Detached GPUs

Overview

Beginning with DCGM 4.5 and driver 590, DCGM supports GPU binding and unbinding. DCGM can launch even when no GPU is detected and admin can attach GPUs to the system on the fly. It monitors events and automatically recognizes any newly attached GPUs or detached GPUs. In addition, DCGM supports dynamic attach and detach of driver, allowing driver updates without stopping DCGM.

Ways to Detach GPUs

Use DCGM Public APIs

DCGM offers two public APIs for detaching and attaching drivers: dcgmDetachDriver and dcgmAttachDriver.

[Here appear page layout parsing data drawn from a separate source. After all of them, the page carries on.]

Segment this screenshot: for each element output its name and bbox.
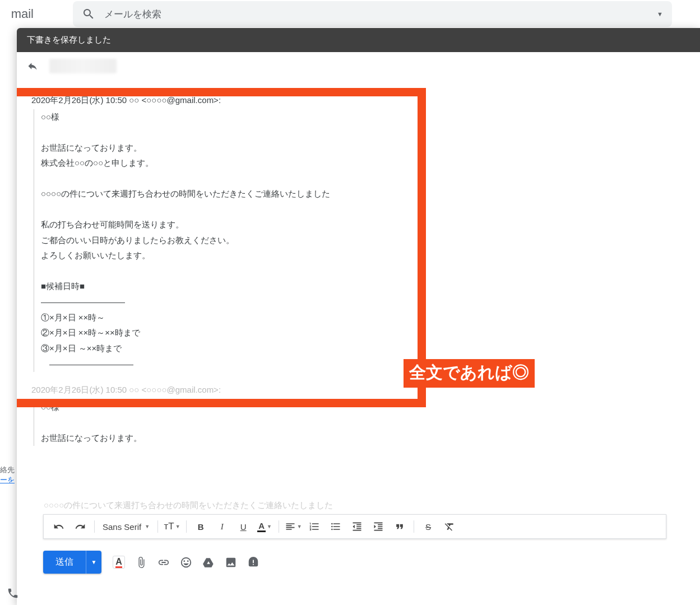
italic-button[interactable]: I: [212, 517, 231, 536]
mail-line: ■候補日時■: [41, 278, 685, 294]
mail-line: ①×月×日 ××時～: [41, 310, 685, 325]
underline-button[interactable]: U: [234, 517, 253, 536]
bullet-list-button[interactable]: [326, 517, 345, 536]
redo-button[interactable]: [71, 517, 90, 536]
gmail-logo: mail: [0, 7, 34, 21]
send-options-button[interactable]: ▼: [86, 551, 101, 574]
search-options-caret[interactable]: ▼: [657, 11, 663, 17]
indent-less-button[interactable]: [347, 517, 367, 536]
compose-body[interactable]: 全文であれば◎ 2020年2月26日(水) 10:50 ○○ <○○○○@gma…: [17, 80, 700, 446]
search-icon: [82, 7, 95, 21]
search-box[interactable]: メールを検索 ▼: [73, 1, 672, 27]
attach-file-button[interactable]: [134, 555, 149, 570]
insert-link-button[interactable]: [156, 555, 171, 570]
recipient-chip[interactable]: [49, 59, 117, 73]
strikethrough-button[interactable]: S: [419, 517, 438, 536]
compose-actions-row: 送信 ▼ A: [43, 551, 261, 574]
mail-line: ――――――――――: [41, 356, 685, 372]
mail-line: ――――――――――: [41, 294, 685, 310]
sidebar-fragment: 絡先 ーを: [0, 465, 15, 485]
send-button[interactable]: 送信: [43, 551, 86, 574]
clear-formatting-button[interactable]: [440, 517, 459, 536]
quote-button[interactable]: [390, 517, 409, 536]
mail-line: ③×月×日 ～××時まで: [41, 341, 685, 356]
mail-line: 株式会社○○の○○と申します。: [41, 155, 685, 171]
mail-line: お世話になっております。: [41, 140, 685, 156]
align-button[interactable]: ▼: [284, 517, 303, 536]
undo-button[interactable]: [49, 517, 68, 536]
insert-photo-button[interactable]: [224, 555, 238, 570]
mail-line: お世話になっております。: [41, 430, 685, 446]
send-group: 送信 ▼: [43, 551, 101, 574]
insert-drive-button[interactable]: [201, 555, 216, 570]
mail-line: ②×月×日 ××時～××時まで: [41, 325, 685, 341]
recipients-row[interactable]: [17, 52, 700, 80]
formatting-toolbar: Sans Serif ▼ тT ▼ B I U A ▼ ▼ S: [43, 514, 666, 539]
truncated-body-line: ○○○○の件について来週打ち合わせの時間をいただきたくご連絡いたしました: [29, 496, 347, 511]
chevron-down-icon: ▼: [91, 559, 97, 565]
text-color-button[interactable]: A ▼: [255, 517, 274, 536]
quote-header-2: 2020年2月26日(水) 10:50 ○○ <○○○○@gmail.com>:: [31, 382, 685, 398]
quote-header-1: 2020年2月26日(水) 10:50 ○○ <○○○○@gmail.com>:: [31, 92, 685, 108]
gmail-header: mail メールを検索 ▼: [0, 0, 700, 28]
quoted-mail-1: 2020年2月26日(水) 10:50 ○○ <○○○○@gmail.com>:…: [17, 80, 700, 372]
insert-emoji-button[interactable]: [179, 555, 193, 570]
chevron-down-icon: ▼: [145, 524, 150, 529]
compose-window: 下書きを保存しました 全文であれば◎ 2020年2月26日(水) 10:50 ○…: [17, 28, 700, 605]
phone-icon[interactable]: [7, 587, 19, 602]
search-placeholder: メールを検索: [104, 8, 657, 21]
mail-line: ○○○○の件について来週打ち合わせの時間をいただきたくご連絡いたしました: [41, 186, 685, 202]
mail-line: ○○様: [41, 109, 685, 125]
annotation-label: 全文であれば◎: [404, 359, 535, 388]
quoted-mail-2: 2020年2月26日(水) 10:50 ○○ <○○○○@gmail.com>:…: [17, 382, 700, 446]
mail-line: よろしくお願いいたします。: [41, 248, 685, 263]
indent-more-button[interactable]: [369, 517, 388, 536]
confidential-mode-button[interactable]: [246, 555, 261, 570]
numbered-list-button[interactable]: [305, 517, 324, 536]
font-select[interactable]: Sans Serif ▼: [99, 522, 153, 532]
reply-icon: [27, 61, 38, 72]
mail-line: ○○様: [41, 399, 685, 415]
bold-button[interactable]: B: [191, 517, 210, 536]
mail-line: ご都合のいい日時がありましたらお教えください。: [41, 232, 685, 248]
font-name: Sans Serif: [103, 522, 141, 532]
compose-title-bar: 下書きを保存しました: [17, 28, 700, 52]
mail-line: 私の打ち合わせ可能時間を送ります。: [41, 217, 685, 232]
text-format-toggle[interactable]: A: [112, 555, 126, 570]
font-size-button[interactable]: тT ▼: [163, 517, 182, 536]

When dcgmDetachDriver is called, it detaches NVML from DCGM and sets all GPUs to a detached state. When dcgmAttachDriver is called, DCGM attaches NVML, setting all found GPUs to an OK state and removing any still-detached GPUs from groups along with their watched fields.

dcgmi offers command-line interfaces for these two APIs.

$ dcgmi set --attach-driver
$ dcgmi set --detach-driver

Use sysfs

# echo "<PCI Bus ID>" > /sys/bus/pci/devices/<PCI Bus ID>/driver/unbind
# echo "<PCI Bus ID>" > /sys/bus/pci/drivers/nvidia/bind

We can use these sysfs entries to detach and attach a GPU.

For example:

# echo "0000:65:00.0" > /sys/bus/pci/devices/0000\:65\:00.0/driver/unbind
# echo "0000:65:00.0" > /sys/bus/pci/drivers/nvidia/bind

Behavior of Detached GPUs

GPU Entity Id

The DCGM GPU ID stays the same throughout the entire life cycle of the DCGM main process (nv‑hostengine), even after attach and detach operations.

Group

  • The detached GPUs and their associated MIG instances will be removed from the groups.

  • It is not allowed to add detached GPUs to a group.

Configuration

  • The DCGM applied configuration will be reset upon GPU detachment. Therefore, the config will not be automatically reapplied upon reattachment.

  • DCGM cannot set configuration on detached GPUs.

  • DCGM cannot acquire configuration on detached GPUs.

Watches and Monitoring

  • DCGM cannot watch fields on detached GPUs.

  • All cached values and watched fields are removed from detached GPUs.

  • Watched fields on group DCGM_GROUP_ALL_GPUS will be automatically apply to newly attached GPUs.

Topology

  • dcgmGetDeviceTopology

    • On detached GPU: The returns will include 0 GPUs that is reachable.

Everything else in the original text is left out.